### EXERCISE BRIEF
Set every entry below down once more, exactly as it stands, without images.

(DATA PROVIDED)

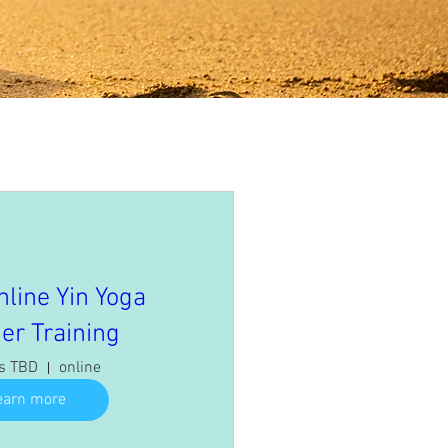
nline Yin Yoga
er Training
is TBD
online
earn more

(End DATA PROVIDED)

### EXERCISE SOLUTION
nline Yin Yoga
er Training
is TBD
online
earn more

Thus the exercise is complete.